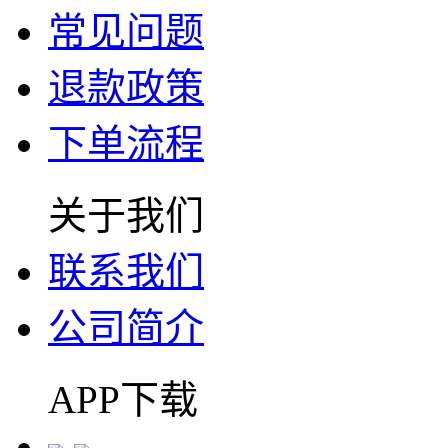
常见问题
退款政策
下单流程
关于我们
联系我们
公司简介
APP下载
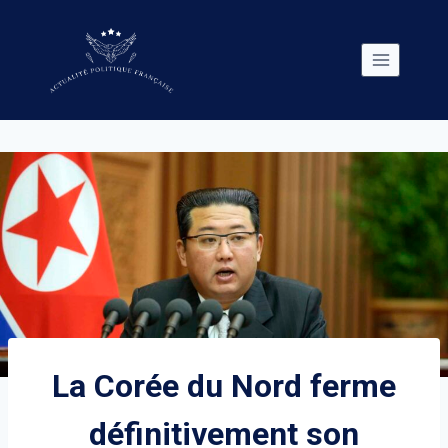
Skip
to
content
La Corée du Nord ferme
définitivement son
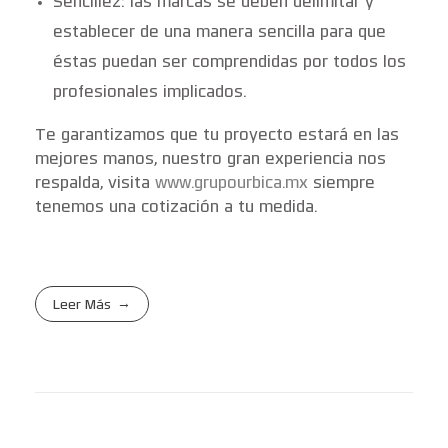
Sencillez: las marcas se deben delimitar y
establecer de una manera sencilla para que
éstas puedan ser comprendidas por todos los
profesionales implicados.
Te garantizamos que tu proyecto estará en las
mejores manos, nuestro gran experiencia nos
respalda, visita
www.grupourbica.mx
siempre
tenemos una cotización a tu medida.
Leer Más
_ _ _ _ _
BRIEF: Your task is a word-for-word transcription of the entries, leaving out all pictures.

RESULT OF THIS TASK:
常见问题
退款政策
下单流程
关于我们
联系我们
公司简介
APP下载
Skip
to
content
La Corée du Nord ferme
définitivement son
Sencillez: las marcas se deben delimitar y
establecer de una manera sencilla para que
éstas puedan ser comprendidas por todos los
profesionales implicados.
Te garantizamos que tu proyecto estará en las
mejores manos, nuestro gran experiencia nos
respalda, visita
www.grupourbica.mx
siempre
tenemos una cotización a tu medida.
Leer Más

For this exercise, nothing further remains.